Thank you! Founder here :)
You are right, those are the base papers, but we have extended the set of objectives quite significantly, tapping into modalities that haven’t been publicly CLIP-ed :)
It is probably worth writing a paper about, but we are just too busy building tons of open-source stuff. Check out the GitHub org here: https://github.com/unum-cloud
It is not just about the tranformers, but also about databases, networking, and improving the modern data stack for very large scale retrieval-based AI. A lot of the pieces may be pre-production, but I believe the amazing HN community may still enjoy the ways we use io_uring, SIMD, and a few other less then popular technologies.
Are the pretraining and training pipelines available anywhere under a FOSS license? I'd love to take a swing at training a mid-fusion model on data other than text and images (e.g., sound, neuron spike trains, etc.)
Not yet, but you can ping our team on Discord or Twitter.
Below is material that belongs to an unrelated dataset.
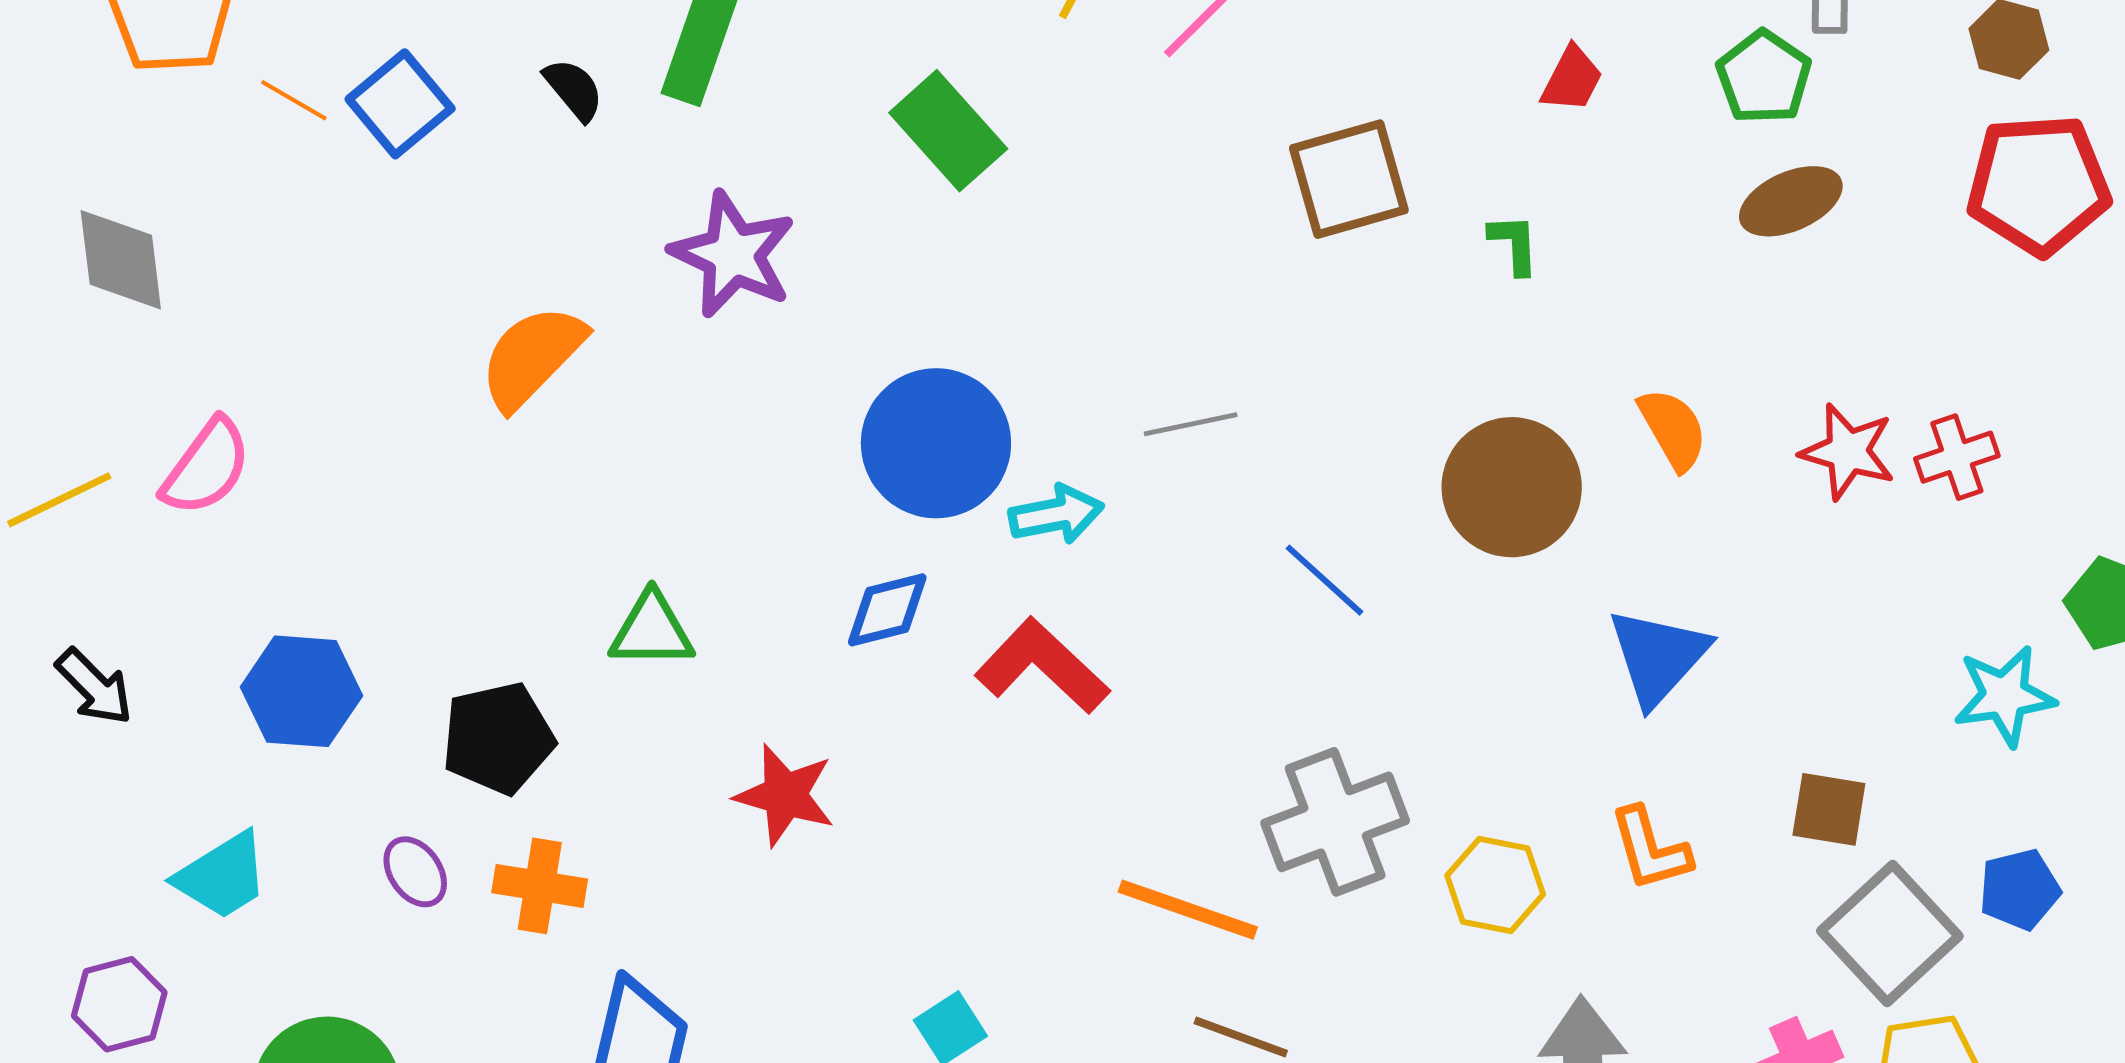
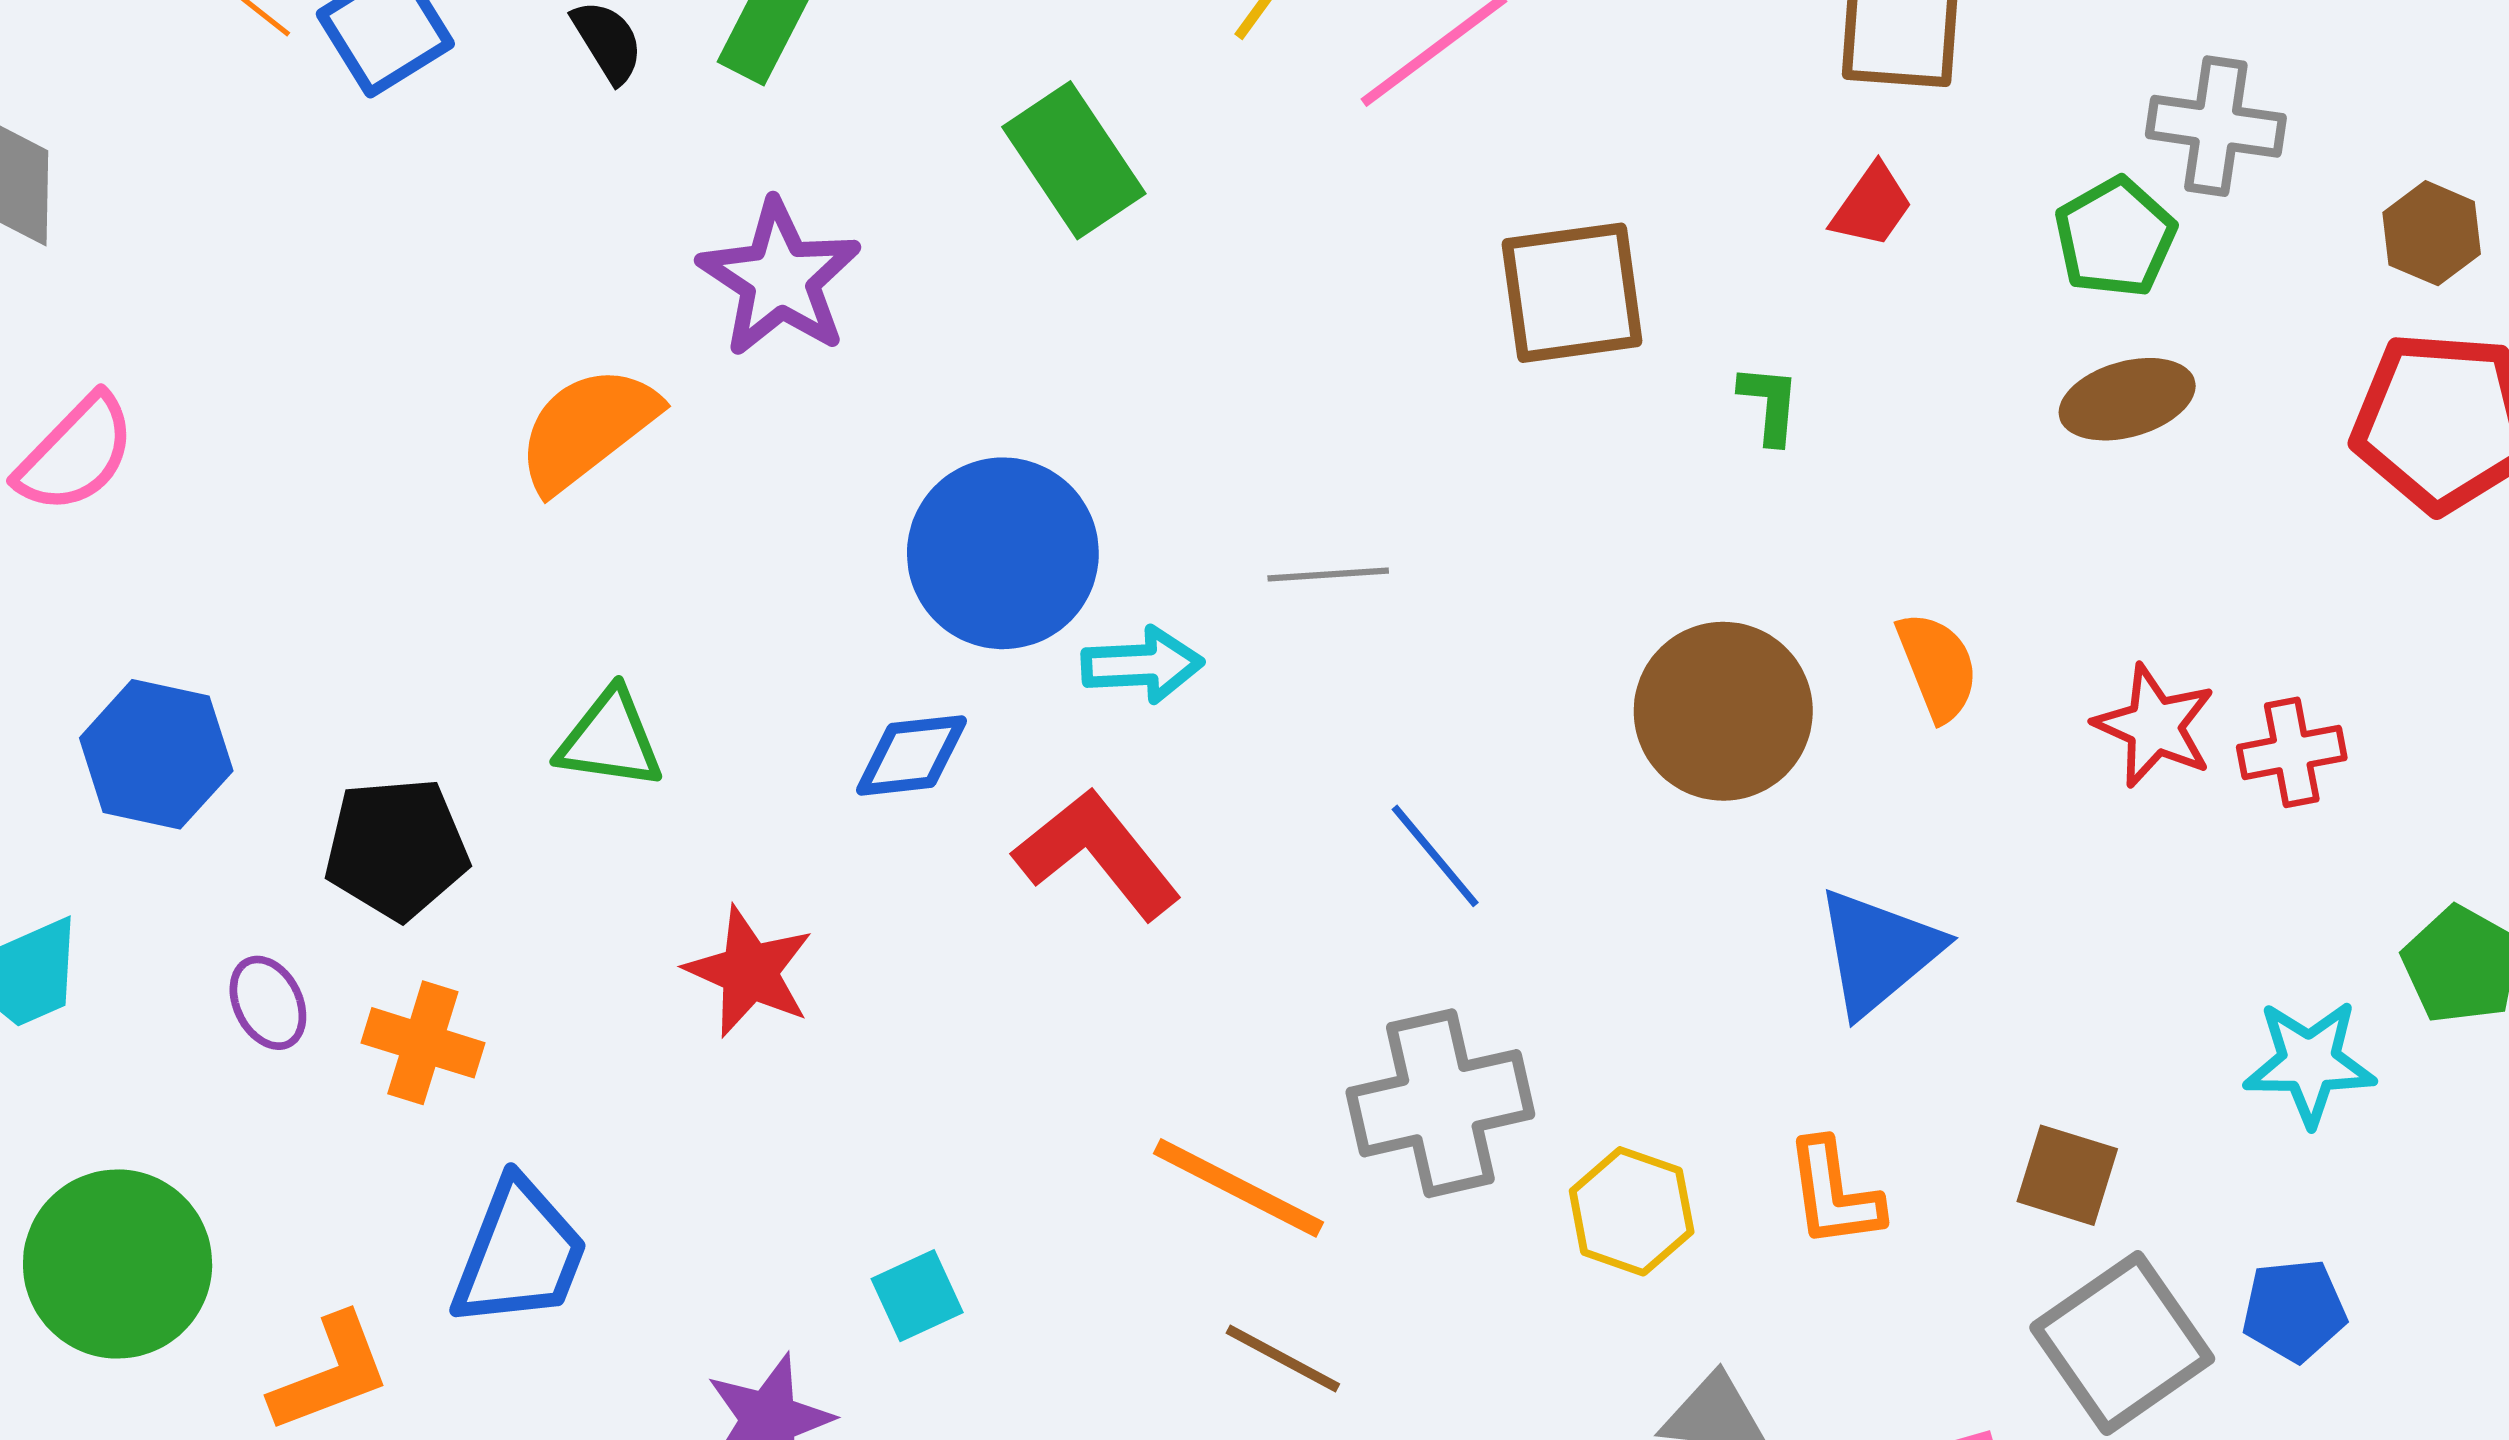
orange semicircle: (532, 357) -> (587, 429), moved
blue line: (1324, 580) -> (1435, 856), moved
They are soft like marshmallows, a couple of compliments and they will be leaking scripts left and right :)
He-hey! Yes we are fast, but I don’t think we ever claimed 30x. We are faster in almost every workload (loose range scans for some reason), but at best by 7x (batch reads) and 5x (batch writes). Still, this should be plenty for all intents and purposes! I can post some updates on that tomorrow :)
Yes, we decided to keep UDisk closed source for now. That repo is just a tiny description for the expected configuration files. At this point UDisk powers our soon-to-be-public cloud offering and is piloting in a few FAANG scale companies. Our human resources are very limited for now, but we can probably run a couple more such pilots concurrently. Reach out to info [at] unum.cloud or join our Discord if you are from one of those large companies and want to battle-test our secret sauce on a few Petabytes of your data :)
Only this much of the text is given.